Such stories of union malfeasance may not be enough to save Walker. If the governor’s opponents succeed in mounting a recall election, it would take place at some point between April and June. A poll conducted in October for the Wisconsin Policy Research Institute, where I work, found that Walker had a fairly low personal approval rating of 42 percent. Further, the public opposed recalling the governor from office by a troublingly slim 49 percent to 47 percent margin.

But if Walker’s task is to convince the public that the state hasn’t devolved into unfunded anarchy, he may have an easier case to make than you’d think. According to the same poll, 71 percent of Wisconsinites believe that the state’s public schools have either stayed the same or improved over the previous half-year. More than three-quarters of Wisconsinites expect the state’s economy either to get better or to stay the same in the next year, up from 60 percent during the height of the union tumult in March.

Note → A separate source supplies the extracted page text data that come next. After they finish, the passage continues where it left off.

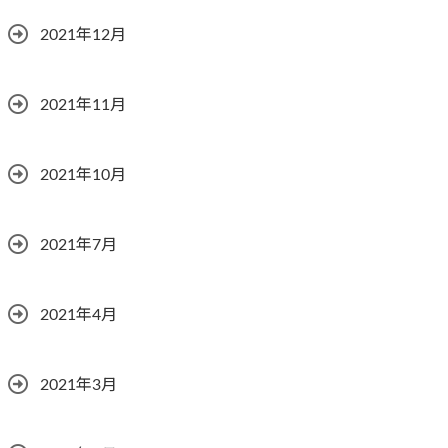
2021年12月
2021年11月
2021年10月
2021年7月
2021年4月
2021年3月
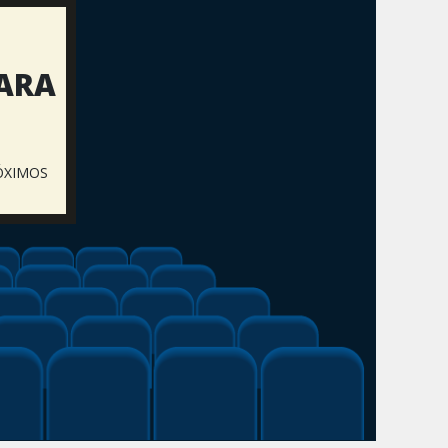
PARA
ÓXIMOS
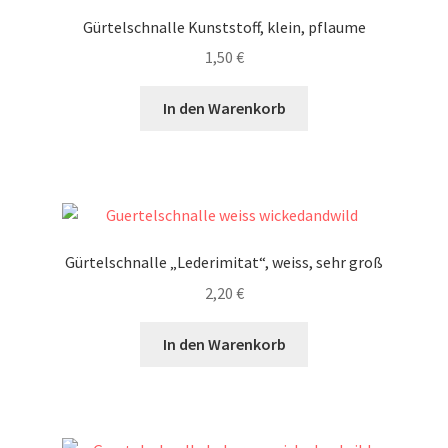
Gürtelschnalle Kunststoff, klein, pflaume
1,50
€
In den Warenkorb
Gürtelschnalle „Lederimitat“, weiss, sehr groß
2,20
€
In den Warenkorb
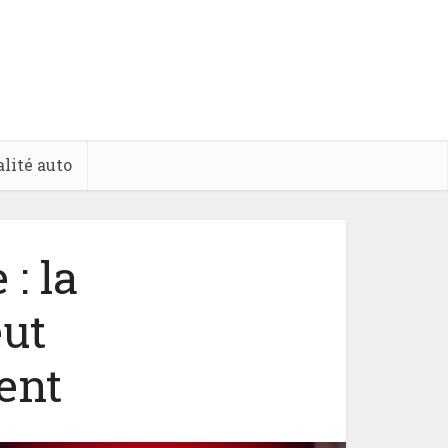
lité auto
: la
eut
ent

And while just 23 percent of Wisconsinites think that “things in the country are generally going in the right direction,” 38 percent of them believe that that’s the case in Wisconsin, up from 27 percent in November 2010.

At his inauguration in 1959—and shortly before he created public-sector collective bargaining—Wisconsin’s newly elected Democratic governor, Gaylord Nelson, quoted Abraham Lincoln: “The dogmas of the quiet past are inadequate to the stormy present. . . . We must think anew and act anew.” It’s a good thing Scott Walker took his advice. It’s imperative for Wisconsin’s fiscal future that voters take it, too.

Christian Schneider is a senior fellow at the Wisconsin Policy Research Institute.

If Wisconsin actually votes Scott Walker out of office after he proved that his policies would save the state and create jobs, it will be a poster child for an America that deserves to collapse and fail and die.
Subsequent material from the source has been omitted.